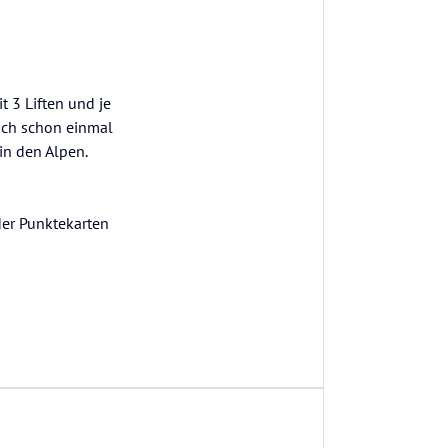
t 3 Liften und je
sich schon einmal
in den Alpen.
oder Punktekarten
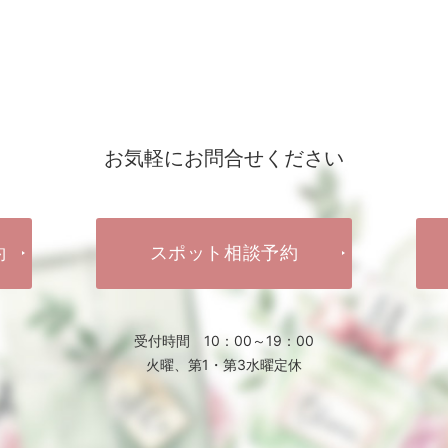
お気軽にお問合せください
約
スポット相談予約
受付時間 10：00～19：00
火曜、第1・第3水曜定休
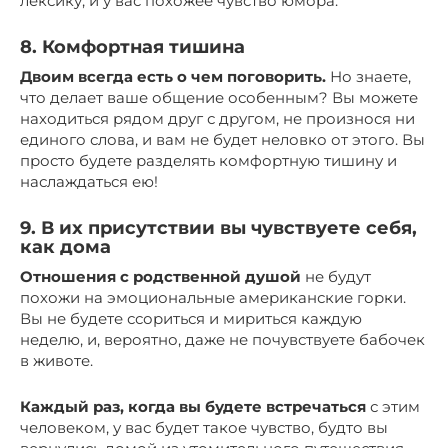
лексику, и у вас похожее чувство юмора.
8. Комфортная тишина
Двоим всегда есть о чем поговорить.
Но знаете,
что делает ваше общение особенным? Вы можете
находиться рядом друг с другом, не произнося ни
единого слова, и вам не будет неловко от этого. Вы
просто будете разделять комфортную тишину и
наслаждаться ею!
9. В их присутствии вы чувствуете себя,
как дома
Отношения с родственной душой
не будут
похожи на эмоциональные американские горки.
Вы не будете ссориться и мириться каждую
неделю, и, вероятно, даже не почувствуете бабочек
в животе.
Каждый раз, когда вы будете встречаться
с этим
человеком, у вас будет такое чувство, будто вы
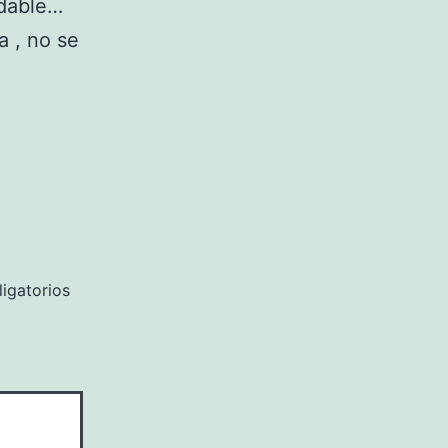
udable…
a , no se
igatorios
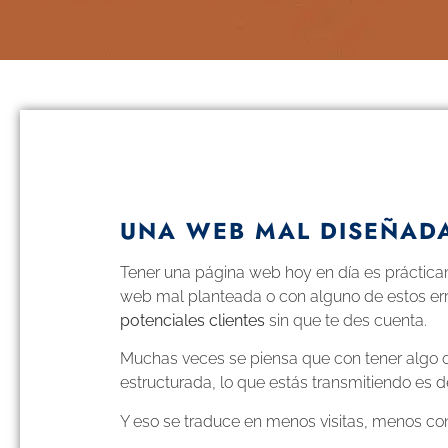
UNA WEB MAL DISEÑADA
Tener una página web hoy en día es prácticam
web mal planteada o con alguno de estos er
potenciales clientes
sin que te des cuenta.
Muchas veces se piensa que con tener algo onl
estructurada, lo que estás transmitiendo es d
Y eso se traduce en menos visitas, menos co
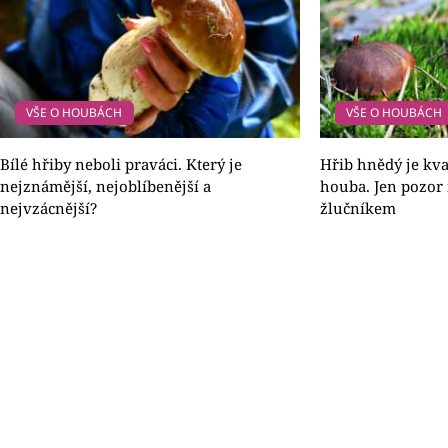
VŠE O HOUBÁCH
VŠE O HOUBÁCH
Bílé hřiby neboli praváci. Který je
Hřib hnědý je kva
nejznámější, nejoblíbenější a
houba. Jen pozor
nejvzácnější?
žlučníkem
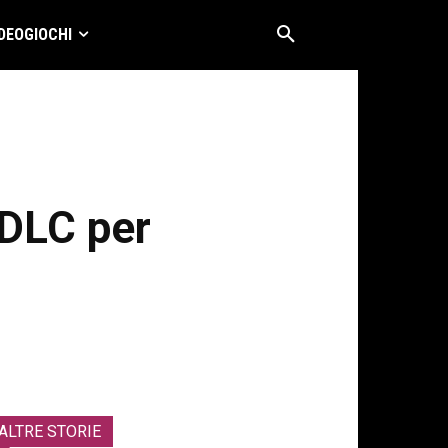
DEOGIOCHI
 DLC per
ALTRE STORIE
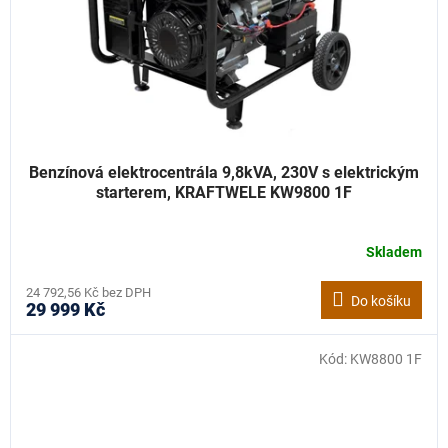
Benzínová elektrocentrála 9,8kVA, 230V s elektrickým
starterem, KRAFTWELE KW9800 1F
Skladem
24 792,56 Kč bez DPH
Do košíku
29 999 Kč
Kód:
KW8800 1F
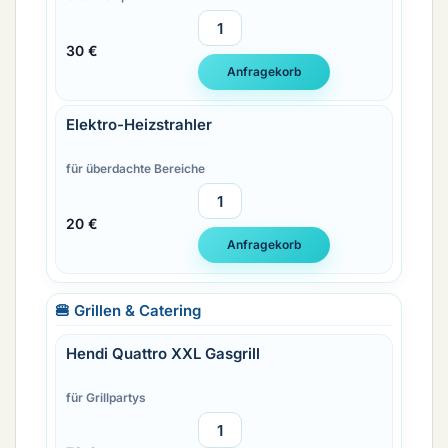
30 €
Elektro-Heizstrahler
für überdachte Bereiche
20 €
🍔 Grillen & Catering
Hendi Quattro XXL Gasgrill
für Grillpartys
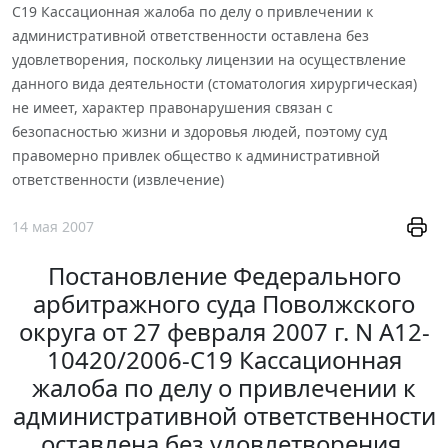
С19 Кассационная жалоба по делу о привлечении к
административной ответственности оставлена без
удовлетворения, поскольку лицензии на осуществление
данного вида деятельности (стоматология хирургическая)
не имеет, характер правонарушения связан с
безопасностью жизни и здоровья людей, поэтому суд
правомерно привлек общество к административной
ответственности (извлечение)
14 мая 2007
Постановление Федерального
арбитражного суда Поволжского
округа от 27 февраля 2007 г. N А12-
10420/2006-С19 Кассационная
жалоба по делу о привлечении к
административной ответственности
оставлена без удовлетворения,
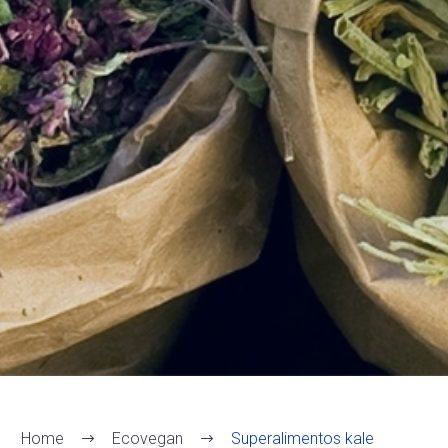
Home
Ecovegan
Superalimentos kale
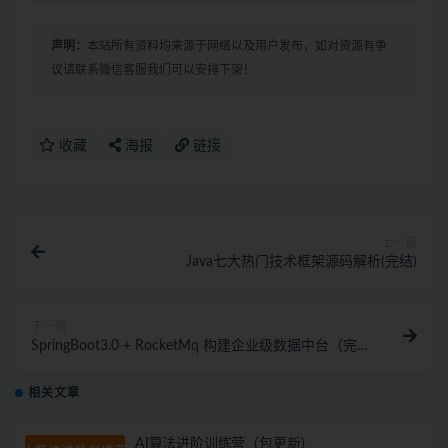
声明：
本站所有资料均来源于网络以及用户发布，如对资源有争
议请联系微信客服我们可以安排下架！
收藏
海报
链接
上一篇
Java七大热门技术框架源码解析(完结)
下一篇
SpringBoot3.0 + RocketMq 构建企业级数据中台（完
结）
相关文章
AI算法进阶训练营（包更新）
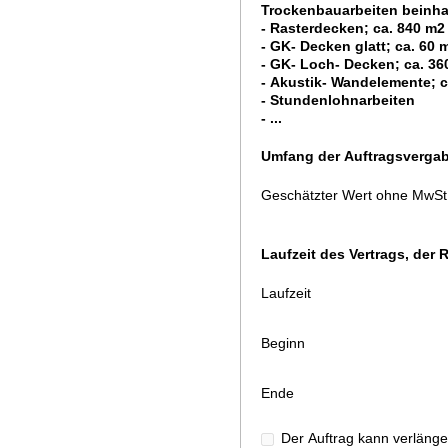
Trockenbauarbeiten beinhal
- Rasterdecken; ca. 840 m
- GK- Decken glatt; ca. 60
- GK- Loch- Decken; ca. 3
- Akustik- Wandelemente; c
- Stundenlohnarbeiten
- ...
Umfang der Auftragsverga
Geschätzter Wert ohne MwSt
Laufzeit des Vertrags, de
Laufzeit
Beginn
Ende
Der Auftrag kann verlänge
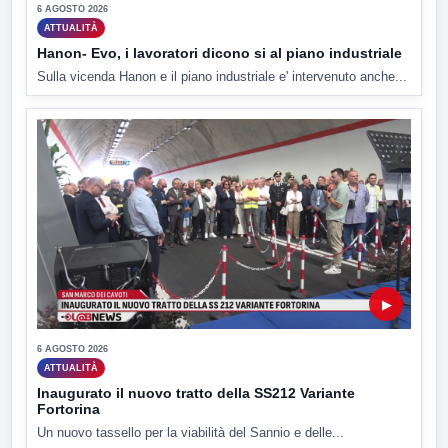
6 AGOSTO 2026
ATTUALITÀ
Hanon- Evo, i lavoratori dicono si al piano industriale
Sulla vicenda Hanon e il piano industriale e' intervenuto anche...
▶
6 AGOSTO 2026
ATTUALITÀ
Inaugurato il nuovo tratto della SS212 Variante
Fortorina
Un nuovo tassello per la viabilità del Sannio e delle...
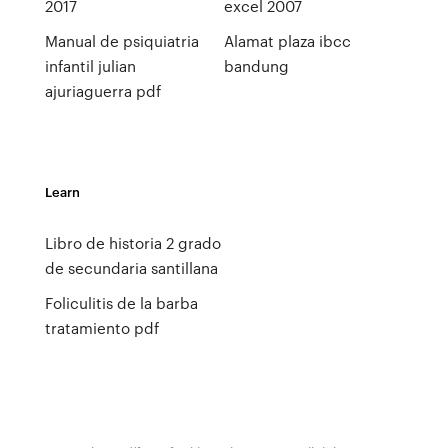
2017
excel 2007
Manual de psiquiatria
Alamat plaza ibcc
infantil julian
bandung
ajuriaguerra pdf
Learn
Libro de historia 2 grado
de secundaria santillana
Foliculitis de la barba
tratamiento pdf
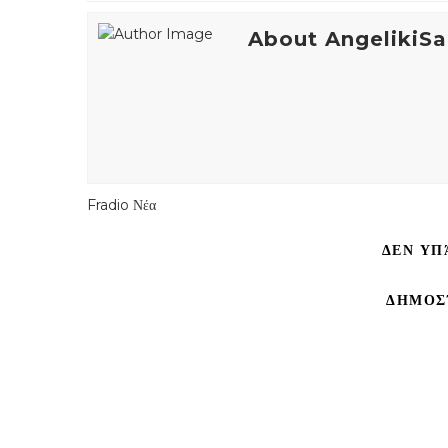
About AngelikiSa
Fradio Νέα
ΔΕΝ ΥΠ
ΔΗΜΟΣ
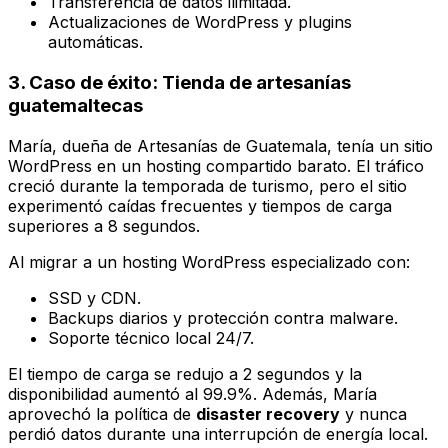
Transferencia de datos ilimitada.
Actualizaciones de WordPress y plugins
automáticas.
3. Caso de éxito: Tienda de artesanías
guatemaltecas
María, dueña de
Artesanías de Guatemala
, tenía un sitio
WordPress en un hosting compartido barato. El tráfico
creció durante la temporada de turismo, pero el sitio
experimentó caídas frecuentes y tiempos de carga
superiores a 8 segundos.
Al migrar a un hosting WordPress especializado con:
SSD y CDN.
Backups diarios y protección contra malware.
Soporte técnico local 24/7.
El tiempo de carga se redujo a 2 segundos y la
disponibilidad aumentó al 99.9%. Además, María
aprovechó la política de
disaster recovery
y nunca
perdió datos durante una interrupción de energía local.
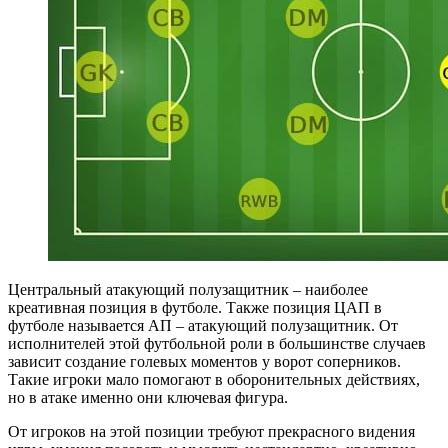
Центральный атакующий полузащитник – наиболее
креативная позиция в футболе. Также позиция ЦАП в
футболе называется АП – атакующий полузащитник. От
исполнителей этой футбольной роли в большинстве случаев
зависит создание голевых моментов у ворот соперников.
Такие игроки мало помогают в оборонительных действиях,
но в атаке именно они ключевая фигура.
От игроков на этой позиции требуют прекрасного видения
——————————
• TASK ITEM: All of the material above must be given again verbatim, except for the pictures.

• TASK ANSWER:
t 3 Liften und je
sich schon einmal
in den Alpen.
oder Punktekarten
お気軽にお問合せください
約
スポット相談予約
受付時間 10：00～19：00
火曜、第1・第3水曜定休
лексику, и у вас похожее чувство юмора.
8. Комфортная тишина
Двоим всегда есть о чем поговорить.
Но знаете,
что делает ваше общение особенным? Вы можете
находиться рядом друг с другом, не произнося ни
единого слова, и вам не будет неловко от этого. Вы
просто будете разделять комфортную тишину и
наслаждаться ею!
9. В их присутствии вы чувствуете себя,
как дома
Отношения с родственной душой
не будут
похожи на эмоциональные американские горки.
Вы не будете ссориться и мириться каждую
неделю, и, вероятно, даже не почувствуете бабочек
в животе.
Каждый раз, когда вы будете встречаться
с этим
человеком, у вас будет такое чувство, будто вы
udable…
a , no se
igatorios
UNA WEB MAL DISEÑADA
Tener una página web hoy en día es prácticam
web mal planteada o con alguno de estos er
potenciales clientes
sin que te des cuenta.
Muchas veces se piensa que con tener algo onl
estructurada, lo que estás transmitiendo es d
Y eso se traduce en menos visitas, menos co
VŠE O HOUBÁCH
VŠE O HOUBÁCH
Bílé hřiby neboli praváci. Který je
Hřib hnědý je kva
nejznámější, nejoblíbenější a
houba. Jen pozor
nejvzácnější?
žlučníkem
DEOGIOCHI
 DLC per
ALTRE STORIE
Benzínová elektrocentrála 9,8kVA, 230V s elektrickým
starterem, KRAFTWELE KW9800 1F
Skladem
24 792,56 Kč bez DPH
Do košíku
29 999 Kč
Kód:
KW8800 1F
30 €
Elektro-Heizstrahler
für überdachte Bereiche
20 €
🍔 Grillen & Catering
Hendi Quattro XXL Gasgrill
für Grillpartys
С19 Кассационная жалоба по делу о привлечении к
административной ответственности оставлена без
удовлетворения, поскольку лицензии на осуществление
данного вида деятельности (стоматология хирургическая)
не имеет, характер правонарушения связан с
безопасностью жизни и здоровья людей, поэтому суд
правомерно привлек общество к административной
ответственности (извлечение)
14 мая 2007
Постановление Федерального
арбитражного суда Поволжского
округа от 27 февраля 2007 г. N А12-
10420/2006-С19 Кассационная
жалоба по делу о привлечении к
административной ответственности
оставлена без удовлетворения,
Home
Ecovegan
Superalimentos kale
声明：
本站所有资料均来源于网络以及用户发布，如对资源有争
议请联系微信客服我们可以安排下架！
收藏
海报
链接
上一篇
Java七大热门技术框架源码解析(完结)
下一篇
SpringBoot3.0 + RocketMq 构建企业级数据中台（完
结）
相关文章
AI算法进阶训练营（包更新）
Trockenbauarbeiten beinhal
- Rasterdecken; ca. 840 m
- GK- Decken glatt; ca. 60
- GK- Loch- Decken; ca. 3
- Akustik- Wandelemente; c
- Stundenlohnarbeiten
- ...
Umfang der Auftragsverga
Geschätzter Wert ohne MwSt
Laufzeit des Vertrags, de
Laufzeit
Beginn
Ende
Der Auftrag kann verlänge
6 AGOSTO 2026
ATTUALITÀ
Hanon- Evo, i lavoratori dicono si al piano industriale
Sulla vicenda Hanon e il piano industriale e' intervenuto anche...
▶
6 AGOSTO 2026
ATTUALITÀ
Inaugurato il nuovo tratto della SS212 Variante
Fortorina
Un nuovo tassello per la viabilità del Sannio e delle...
2017
excel 2007
Manual de psiquiatria
Alamat plaza ibcc
infantil julian
bandung
ajuriaguerra pdf
Learn
Libro de historia 2 grado
de secundaria santillana
Foliculitis de la barba
tratamiento pdf
About AngelikiSa
Fradio Νέα
ΔΕΝ ΥΠ
ΔΗΜΟΣ
Transferencia de datos ilimitada.
Actualizaciones de WordPress y plugins
automáticas.
3. Caso de éxito: Tienda de artesanías
guatemaltecas
María, dueña de
Artesanías de Guatemala
, tenía un sitio
WordPress en un hosting compartido barato. El tráfico
creció durante la temporada de turismo, pero el sitio
experimentó caídas frecuentes y tiempos de carga
superiores a 8 segundos.
Al migrar a un hosting WordPress especializado con:
SSD y CDN.
Backups diarios y protección contra malware.
Soporte técnico local 24/7.
El tiempo de carga se redujo a 2 segundos y la
disponibilidad aumentó al 99.9%. Además, María
aprovechó la política de
disaster recovery
y nunca
perdió datos durante una interrupción de energía local.
Центральный атакующий полузащитник – наиболее
креативная позиция в футболе. Также позиция ЦАП в
футболе называется АП – атакующий полузащитник. От
исполнителей этой футбольной роли в большинстве случаев
зависит создание голевых моментов у ворот соперников.
Такие игроки мало помогают в оборонительных действиях,
но в атаке именно они ключевая фигура.
От игроков на этой позиции требуют прекрасного видения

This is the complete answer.